[Opening Provided data section]
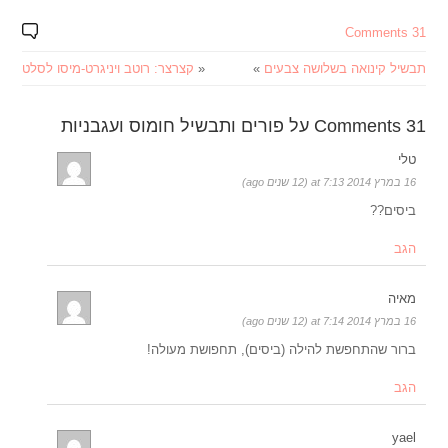
31 Comments
תבשיל קינואה בשלושה צבעים
»
«
קצרצר: רוטב ויניגרט-מיסו לסלט
31 Comments על פורים ותבשיל חומוס ועגבניות
טלי
16 במרץ 2014 at 7:13 (12 שנים ago)
ביסים??
הגב
מאיה
16 במרץ 2014 at 7:14 (12 שנים ago)
ברור שהתחפשת להילה (ביסים), תחפושת מעולה!
הגב
yael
[Closing Provided data section]
What the exercise asks :: Scan the lines above, and whenever one holds the string "שנים", copy it.

Answer box ::
16 במרץ 2014 at 7:13 (12 שנים ago)
16 במרץ 2014 at 7:14 (12 שנים ago)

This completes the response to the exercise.